Only the pictures are dropped. Restate each line below word for word.
[[ Supplied data, beginning ]]
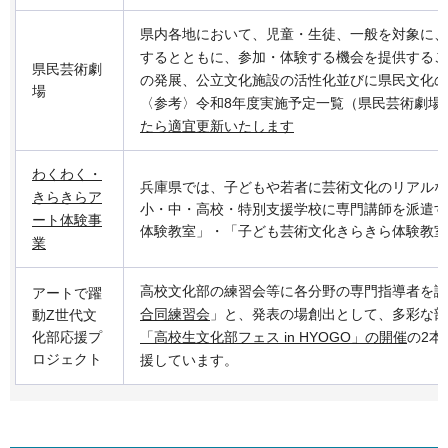
県内各地において、児童・生徒、一般を対象に、
するとともに、参加・体験する機会を提供するこ
県民芸術劇
の発展、公立文化施設の活性化並びに県民文化の
場
〈参考〉令和8年度実施予定一覧（県民芸術劇場
たら適宜更新いたします
わくわく・
兵庫県では、子どもや若者に芸術文化のリアルな
きらきらア
小・中・高校・特別支援学校に専門講師を派遣す
ート体験事
体験教室」・「子ども芸術文化きらきら体験教室
業
高校文化部の練習会等に各分野の専門指導者を講
アートで躍
合同練習会
」と、発表の場創出として、多彩な部
動Z世代文
化部応援プ
「高校生文化部フェス in HYOGO」の開催
の2本
ロジェクト
援しています。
[[ Supplied data, end ]]
### Answer to this task
県内各地において、児童・生徒、一般を対象に、
するとともに、参加・体験する機会を提供するこ
県民芸術劇
の発展、公立文化施設の活性化並びに県民文化の
場
〈参考〉令和8年度実施予定一覧（県民芸術劇場
たら適宜更新いたします
わくわく・
兵庫県では、子どもや若者に芸術文化のリアルな
きらきらア
小・中・高校・特別支援学校に専門講師を派遣す
ート体験事
体験教室」・「子ども芸術文化きらきら体験教室
業
高校文化部の練習会等に各分野の専門指導者を講
アートで躍
合同練習会
」と、発表の場創出として、多彩な部
動Z世代文
化部応援プ
「高校生文化部フェス in HYOGO」の開催
の2本
ロジェクト
援しています。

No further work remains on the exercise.